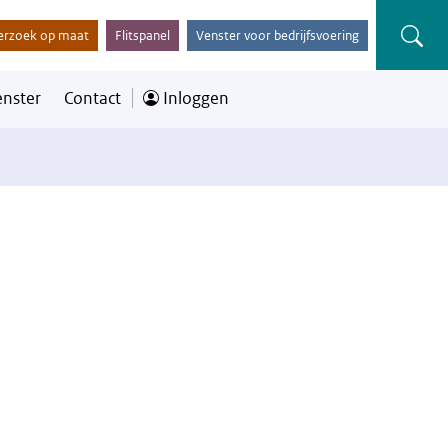
erzoek op maat
Flitspanel
Venster voor bedrijfsvoering
enster
Contact
Inloggen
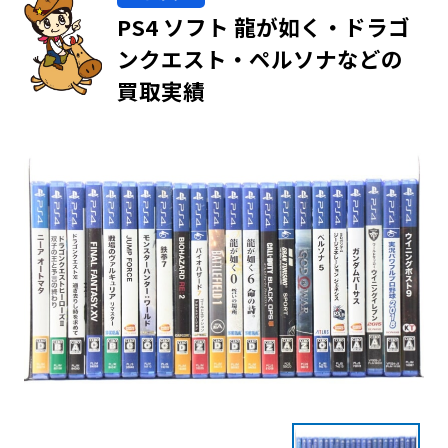
PS4 ソフト 龍が如く・ドラゴ
ンクエスト・ペルソナなどの
買取実績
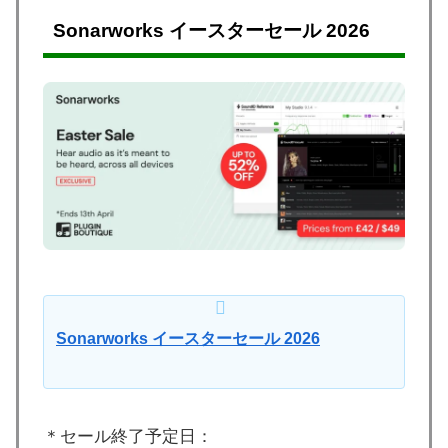
Sonarworks イースターセール 2026
Sonarworks イースターセール 2026
＊セール終了予定日：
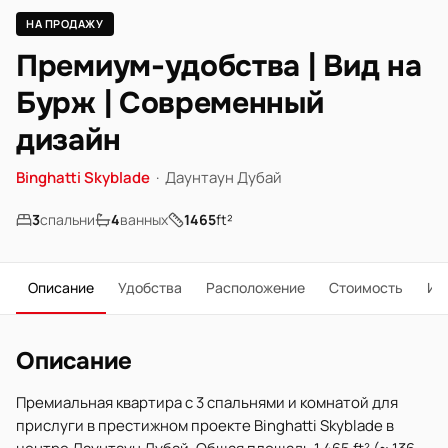
НА ПРОДАЖУ
Премиум-удобства | Вид на
Бурж | Современный
дизайн
Binghatti Skyblade
·
Даунтаун Дубай
3
спальни
4
ванных
1465
ft²
Описание
Удобства
Расположение
Стоимость
Ип
Описание
Премиальная квартира с 3 спальнями и комнатой для
прислуги в престижном проекте Binghatti Skyblade в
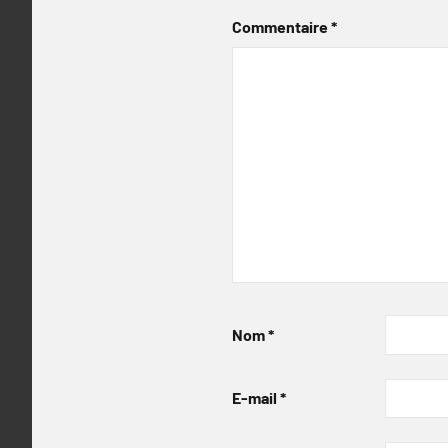
Commentaire
*
Nom
*
E-mail
*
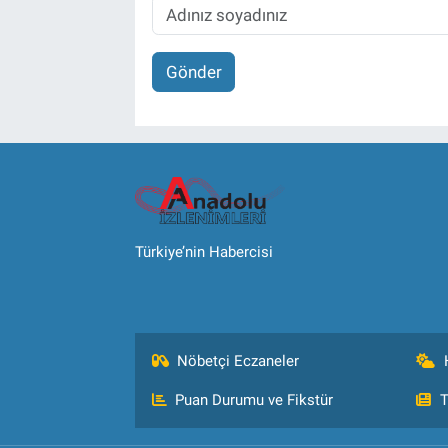
Gönder
Türkiye’nin Habercisi
Nöbetçi Eczaneler
Puan Durumu ve Fikstür
T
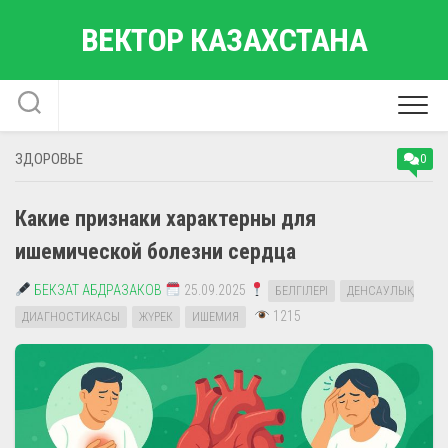
Перейти
ВЕКТОР КАЗАХСТАНА
к
содержанию
ЗДОРОВЬЕ
0
Какие признаки характерны для
ишемической болезни сердца
БЕКЗАТ АБДРАЗАКОВ
25.09.2025
БЕЛГІЛЕРІ
ДЕНСАУЛЫҚ
1215
ДИАГНОСТИКАСЫ
ЖҮРЕК
ИШЕМИЯ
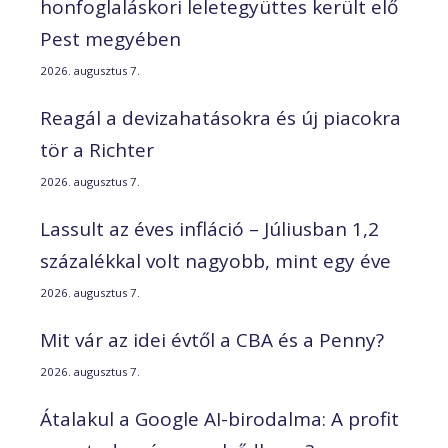
honfoglaláskori leletegyüttes került elő
Pest megyében
2026. augusztus 7.
Reagál a devizahatásokra és új piacokra
tör a Richter
2026. augusztus 7.
Lassult az éves infláció – Júliusban 1,2
százalékkal volt nagyobb, mint egy éve
2026. augusztus 7.
Mit vár az idei évtől a CBA és a Penny?
2026. augusztus 7.
Átalakul a Google AI-birodalma: A profit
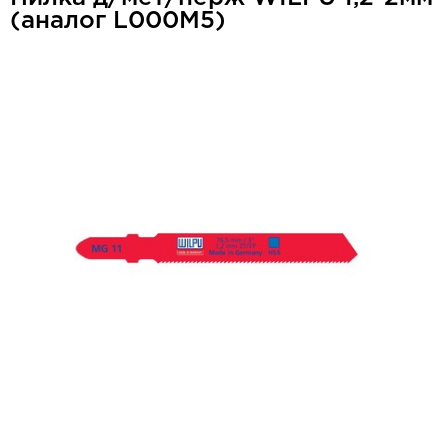
(аналог L000M5)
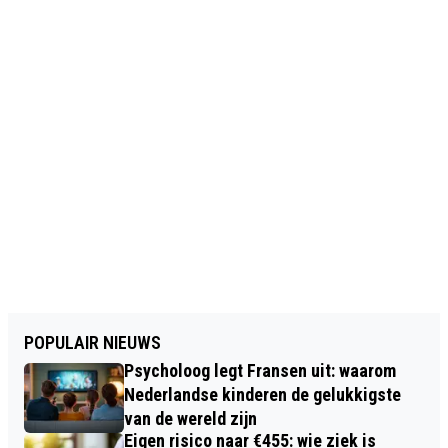
POPULAIR NIEUWS
Psycholoog legt Fransen uit: waarom
Nederlandse kinderen de gelukkigste
van de wereld zijn
Eigen risico naar €455: wie ziek is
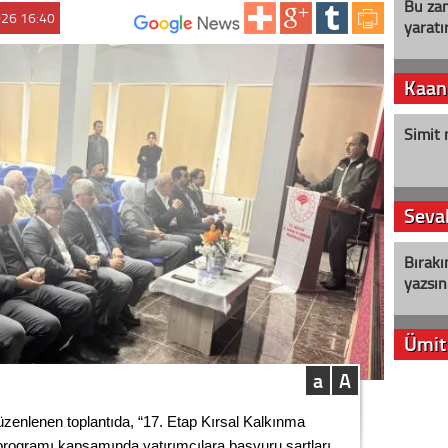
Bu zam
026 16:40
yaratır
ABONE OL:
Kaan
Simit 
Seval
Bırakı
yazsın
Ümit
a
A
YENİ P
aleyht
düzenlenen toplantıda, “17. Etap Kırsal Kalkınma
alır?
programı kapsamında yatırımcılara başvuru şartları,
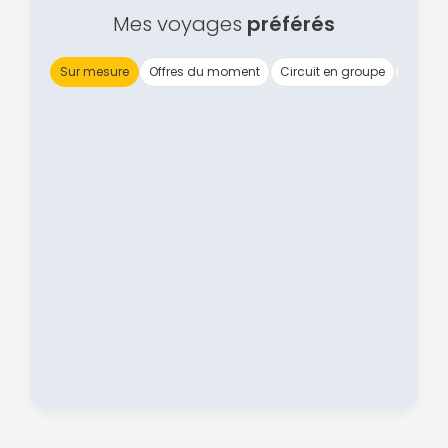
Mes voyages
préférés
Sur mesure
Offres du moment
Circuit en groupe
Vol
Politique de
confidentialité.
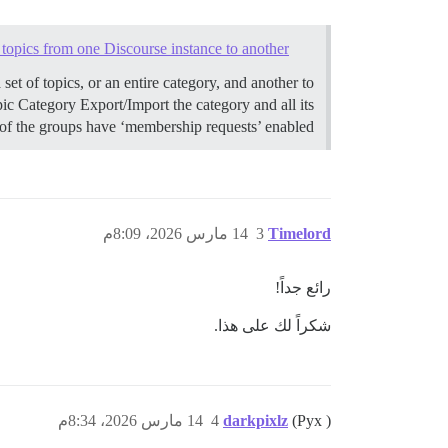
topics from one Discourse instance to another
et of topics, or an entire category, and another to
pic
Category Export/Import the category and all its
of the groups have ‘membership requests’ enabled, …
Timelord
3
14 مارس 2026، 8:09م
رائع جداً!
شكراً لك على هذا.
(Pyx )
darkpixlz
4
14 مارس 2026، 8:34م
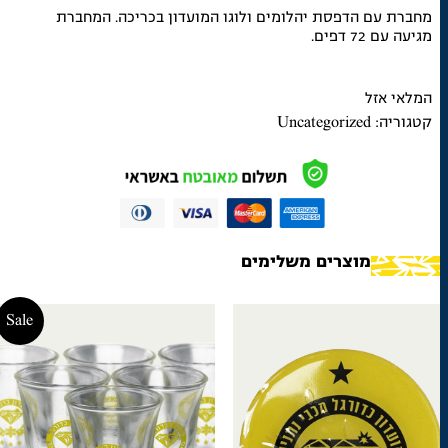
מחברת עם הדפסת יהלומים ולוגו המועדון בכריכה. המחברת
מגיעה עם 72 דפים.
המלאי אזל
קטגוריה:
Uncategorized
מוצרים משלימים
Sale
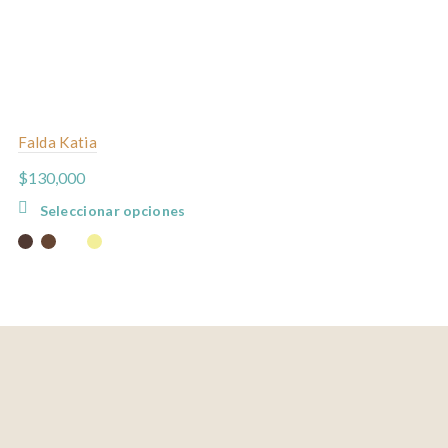
Falda Katia
$
130,000
Este
Seleccionar opciones
producto
tiene
múltiples
variantes.
Las
opciones
se
pueden
elegir
en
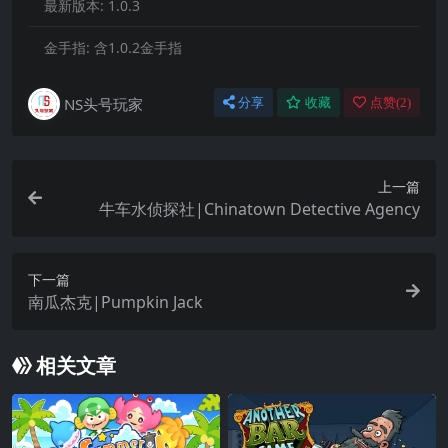
最新版本:
1.0.3
金手指:
含1.0.2金手指
NS头号玩家
分享
收藏
点赞(
2
)
上一篇
牛车水侦探社|Chinatown Detective Agency
下一篇
南瓜杰克|Pumpkin Jack
相关文章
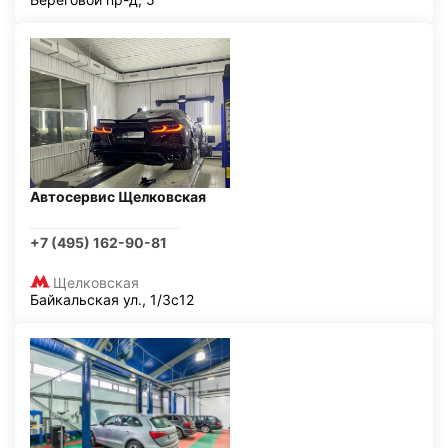
Автосервис Щелковская
+7 (495) 162-90-81
Щелковская
Байкальская ул., 1/3с12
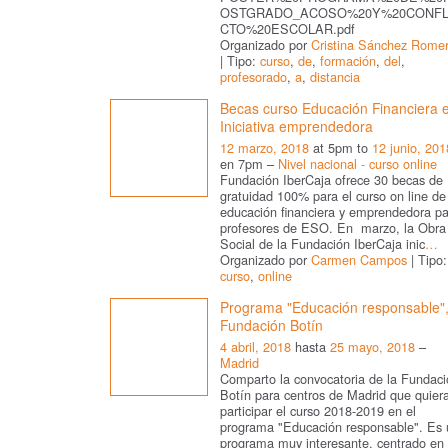
OSTGRADO_ACOSO%20Y%20CONFL
CTO%20ESCOLAR.pdf
Organizado por
Cristina Sánchez Rome
| Tipo:
curso
,
de
,
formación
,
del
,
profesorado
,
a
,
distancia
Becas curso Educación Financiera 
Iniciativa emprendedora
12 marzo, 2018
at 5pm to
12 junio, 201
en 7pm –
Nivel nacional - curso online
Fundación IberCaja ofrece 30 becas de
gratuidad 100% para el curso on line de
educación financiera y emprendedora pa
profesores de ESO. En marzo, la Obra
Social de la Fundación IberCaja inic
…
Organizado por
Carmen Campos
| Tipo:
curso
,
online
Programa "Educación responsable"
Fundación Botín
4 abril, 2018
hasta
25 mayo, 2018
–
Madrid
Comparto la convocatoria de la Fundaci
Botín para centros de Madrid que quier
participar el curso 2018-2019 en el
programa "Educación responsable". Es 
programa muy interesante, centrado en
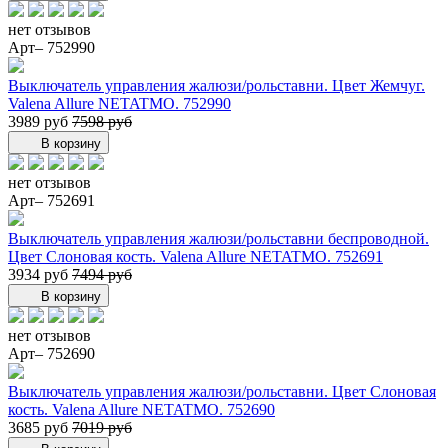
нет отзывов
Арт– 752990
Выключатель управления жалюзи/рольставни. Цвет Жемчуг.
Valena Allure NETATMO. 752990
3989 руб
7598 руб
В корзину
нет отзывов
Арт– 752691
Выключатель управления жалюзи/рольставни беспроводной.
Цвет Слоновая кость. Valena Allure NETATMO. 752691
3934 руб
7494 руб
В корзину
нет отзывов
Арт– 752690
Выключатель управления жалюзи/рольставни. Цвет Слоновая
кость. Valena Allure NETATMO. 752690
3685 руб
7019 руб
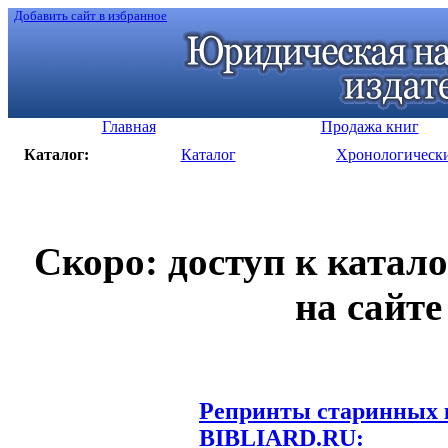
Добавить сайт в избранное
Главная
Продажа книг
Каталог:
Каталог
Хронологическ
Скоро: доступ к катал
на сайте
Репринты старинных к
BIBLIARD.RU:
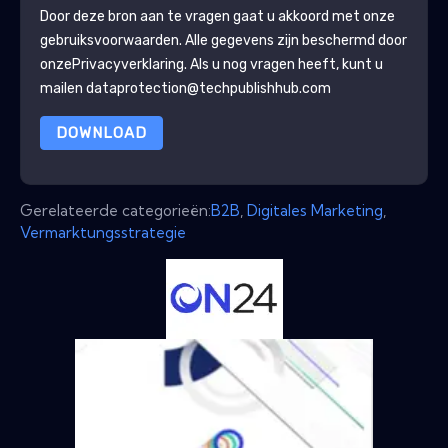
Door deze bron aan te vragen gaat u akkoord met onze
gebruiksvoorwaarden. Alle gegevens zijn beschermd door
onze
Privacyverklaring
. Als u nog vragen heeft, kunt u
mailen dataprotection@techpublishhub.com
DOWNLOAD
Gerelateerde categorieën:
B2B
,
Digitales Marketing
,
Vermarktungsstrategie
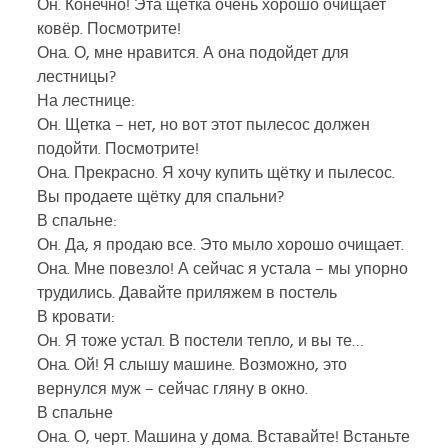
Он. Конечно! Эта щётка очень хорошо очищает
ковёр. Посмотрите!
Она. О, мне нравится. А она подойдет для
лестницы?
На лестнице:
Он. Щетка – нет, но вот этот пылесос должен
подойти. Посмотрите!
Она. Прекрасно. Я хочу купить щётку и пылесос.
Вы продаете щётку для спальни?
В спальне:
Он. Да, я продаю все. Это мыло хорошо очищает.
Она. Мне повезло! А сейчас я устала – мы упорно
трудились. Давайте приляжем в постель
В кровати:
Он. Я тоже устал. В постели тепло, и вы те…
Она. Ой! Я слышу машинe. Возможно, это
вернулся муж – сейчас гляну в окно.
В спальне
Она. О, черт. Машина у дома. Вставайте! Встаньте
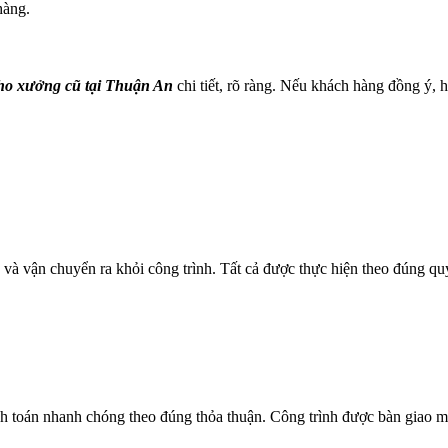
hàng.
kho xưởng cũ tại Thuận An
chi tiết, rõ ràng. Nếu khách hàng đồng ý, h
ệu và vận chuyển ra khỏi công trình. Tất cả được thực hiện theo đúng q
h toán nhanh chóng theo đúng thỏa thuận. Công trình được bàn giao mặ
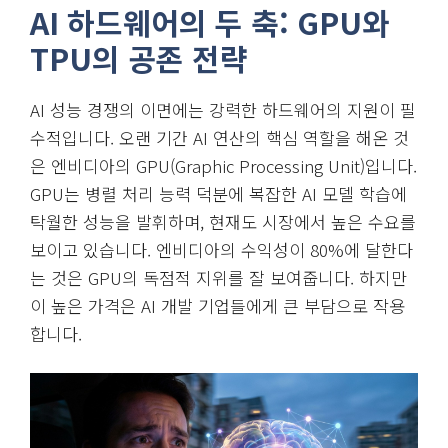
AI 하드웨어의 두 축: GPU와
TPU의 공존 전략
AI 성능 경쟁의 이면에는 강력한 하드웨어의 지원이 필
수적입니다. 오랜 기간 AI 연산의 핵심 역할을 해온 것
은 엔비디아의 GPU(Graphic Processing Unit)입니다.
GPU는 병렬 처리 능력 덕분에 복잡한 AI 모델 학습에
탁월한 성능을 발휘하며, 현재도 시장에서 높은 수요를
보이고 있습니다. 엔비디아의 수익성이 80%에 달한다
는 것은 GPU의 독점적 지위를 잘 보여줍니다. 하지만
이 높은 가격은 AI 개발 기업들에게 큰 부담으로 작용
합니다.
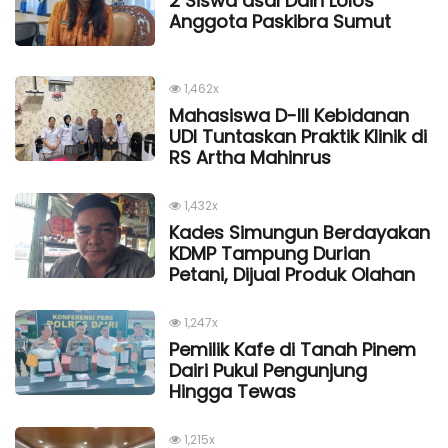
2 Siswa asal Dairi Lolos
Anggota Paskibra Sumut
1,462x
Mahasiswa D-III Kebidanan
UDI Tuntaskan Praktik Klinik di
RS Artha Mahinrus
1,432x
Kades Simungun Berdayakan
KDMP Tampung Durian
Petani, Dijual Produk Olahan
1,247x
Pemilik Kafe di Tanah Pinem
Dairi Pukul Pengunjung
Hingga Tewas
1,215x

-=-=-

## Prompt
Write out the data above in full and exactly, but not the pictures.

## The completed task
erzoek op maat
Flitspanel
Venster voor bedrijfsvoering
enster
Contact
Inloggen
PS4 ソフト 龍が如く・ドラゴ
ンクエスト・ペルソナなどの
買取実績
Sonarworks イースターセール 2026
Sonarworks イースターセール 2026
＊セール終了予定日：
НА ПРОДАЖУ
Премиум-удобства | Вид на
Бурж | Современный
дизайн
Binghatti Skyblade
·
Даунтаун Дубай
3
спальни
4
ванных
1465
ft²
Описание
Удобства
Расположение
Стоимость
Ип
Описание
Премиальная квартира с 3 спальнями и комнатой для
прислуги в престижном проекте Binghatti Skyblade в
Commentaire
*
Nom
*
E-mail
*
Gönder
Türkiye’nin Habercisi
Nöbetçi Eczaneler
Puan Durumu ve Fikstür
T
Перейти
ВЕКТОР КАЗАХСТАНА
к
содержанию
ЗДОРОВЬЕ
0
Какие признаки характерны для
ишемической болезни сердца
БЕКЗАТ АБДРАЗАКОВ
25.09.2025
БЕЛГІЛЕРІ
ДЕНСАУЛЫҚ
1215
ДИАГНОСТИКАСЫ
ЖҮРЕК
ИШЕМИЯ
honfoglaláskori leletegyüttes került elő
Pest megyében
2026. augusztus 7.
Reagál a devizahatásokra és új piacokra
tör a Richter
2026. augusztus 7.
Lassult az éves infláció – Júliusban 1,2
százalékkal volt nagyobb, mint egy éve
2026. augusztus 7.
Mit vár az idei évtől a CBA és a Penny?
2026. augusztus 7.
Átalakul a Google AI-birodalma: A profit
(аналог L000M5)
POPULAIR NIEUWS
Psycholoog legt Fransen uit: waarom
Nederlandse kinderen de gelukkigste
van de wereld zijn
Eigen risico naar €455: wie ziek is
Bu zam
026 16:40
yaratır
ABONE OL:
Kaan
Simit 
Seval
Bırakı
yazsın
Ümit
a
A
YENİ P
aleyht
düzenlenen toplantıda, “17. Etap Kırsal Kalkınma
alır?
programı kapsamında yatırımcılara başvuru şartları,
Mes voyages
préférés
Sur mesure
Offres du moment
Circuit en groupe
Vol
Politique de
confidentialité.
topics from one Discourse instance to another
et of topics, or an entire category, and another to
pic
Category Export/Import the category and all its
of the groups have ‘membership requests’ enabled, …
Timelord
3
14 مارس 2026، 8:09م
رائع جداً!
شكراً لك على هذا.
(Pyx )
darkpixlz
4
14 مارس 2026، 8:34م
מחברת עם הדפסת יהלומים ולוגו המועדון בכריכה. המחברת
מגיעה עם 72 דפים.
המלאי אזל
קטגוריה:
Uncategorized
מוצרים משלימים
Sale
Falda Katia
$
130,000
Este
Seleccionar opciones
producto
tiene
múltiples
variantes.
Las
opciones
se
pueden
elegir
en
最新版本:
1.0.3
金手指:
含1.0.2金手指
NS头号玩家
分享
收藏
点赞(
2
)
上一篇
牛车水侦探社|Chinatown Detective Agency
下一篇
南瓜杰克|Pumpkin Jack
相关文章
Автосервис Щелковская
+7 (495) 162-90-81
Щелковская
Байкальская ул., 1/3с12
OSTGRADO_ACOSO%20Y%20CONFL
CTO%20ESCOLAR.pdf
Organizado por
Cristina Sánchez Rome
| Tipo:
curso
,
de
,
formación
,
del
,
profesorado
,
a
,
distancia
Becas curso Educación Financiera 
Iniciativa emprendedora
12 marzo, 2018
at 5pm to
12 junio, 201
en 7pm –
Nivel nacional - curso online
Fundación IberCaja ofrece 30 becas de
gratuidad 100% para el curso on line de
educación financiera y emprendedora pa
profesores de ESO. En marzo, la Obra
Social de la Fundación IberCaja inic
…
Organizado por
Carmen Campos
| Tipo:
curso
,
online
Programa "Educación responsable"
Fundación Botín
4 abril, 2018
hasta
25 mayo, 2018
–
Madrid
Comparto la convocatoria de la Fundaci
Botín para centros de Madrid que quier
participar el curso 2018-2019 en el
programa "Educación responsable". Es 
programa muy interesante, centrado en
нет отзывов
Арт– 752990
Выключатель управления жалюзи/рольставни. Цвет Жемчуг.
Valena Allure NETATMO. 752990
3989 руб
7598 руб
В корзину
нет отзывов
Арт– 752691
Выключатель управления жалюзи/рольставни беспроводной.
Цвет Слоновая кость. Valena Allure NETATMO. 752691
3934 руб
7494 руб
В корзину
нет отзывов
Арт– 752690
Выключатель управления жалюзи/рольставни. Цвет Слоновая
кость. Valena Allure NETATMO. 752690
3685 руб
7019 руб
Добавить сайт в избранное
Главная
Продажа книг
Каталог:
Каталог
Хронологическ
Скоро: доступ к катал
на сайте
Репринты старинных к
BIBLIARD.RU:
Door deze bron aan te vragen gaat u akkoord met onze
gebruiksvoorwaarden. Alle gegevens zijn beschermd door
onze
Privacyverklaring
. Als u nog vragen heeft, kunt u
mailen dataprotection@techpublishhub.com
DOWNLOAD
Gerelateerde categorieën:
B2B
,
Digitales Marketing
,
Vermarktungsstrategie
Он. Конечно! Эта щётка очень хорошо очищает
ковёр. Посмотрите!
Она. О, мне нравится. А она подойдет для
лестницы?
На лестнице:
Он. Щетка – нет, но вот этот пылесос должен
подойти. Посмотрите!
Она. Прекрасно. Я хочу купить щётку и пылесос.
Вы продаете щётку для спальни?
В спальне:
Он. Да, я продаю все. Это мыло хорошо очищает.
Она. Мне повезло! А сейчас я устала – мы упорно
трудились. Давайте приляжем в постель
В кровати:
Он. Я тоже устал. В постели тепло, и вы те…
Она. Ой! Я слышу машинe. Возможно, это
вернулся муж – сейчас гляну в окно.
В спальне
Она. О, черт. Машина у дома. Вставайте! Встаньте
hàng.
kho xưởng cũ tại Thuận An
chi tiết, rõ ràng. Nếu khách hàng đồng ý, h
ệu và vận chuyển ra khỏi công trình. Tất cả được thực hiện theo đúng q
h toán nhanh chóng theo đúng thỏa thuận. Công trình được bàn giao mặ
AI 하드웨어의 두 축: GPU와
TPU의 공존 전략
AI 성능 경쟁의 이면에는 강력한 하드웨어의 지원이 필
수적입니다. 오랜 기간 AI 연산의 핵심 역할을 해온 것
은 엔비디아의 GPU(Graphic Processing Unit)입니다.
GPU는 병렬 처리 능력 덕분에 복잡한 AI 모델 학습에
탁월한 성능을 발휘하며, 현재도 시장에서 높은 수요를
보이고 있습니다. 엔비디아의 수익성이 80%에 달한다
는 것은 GPU의 독점적 지위를 잘 보여줍니다. 하지만
이 높은 가격은 AI 개발 기업들에게 큰 부담으로 작용
합니다.
2 Siswa asal Dairi Lolos
Anggota Paskibra Sumut
1,462x
Mahasiswa D-III Kebidanan
UDI Tuntaskan Praktik Klinik di
RS Artha Mahinrus
1,432x
Kades Simungun Berdayakan
KDMP Tampung Durian
Petani, Dijual Produk Olahan
1,247x
Pemilik Kafe di Tanah Pinem
Dairi Pukul Pengunjung
Hingga Tewas
1,215x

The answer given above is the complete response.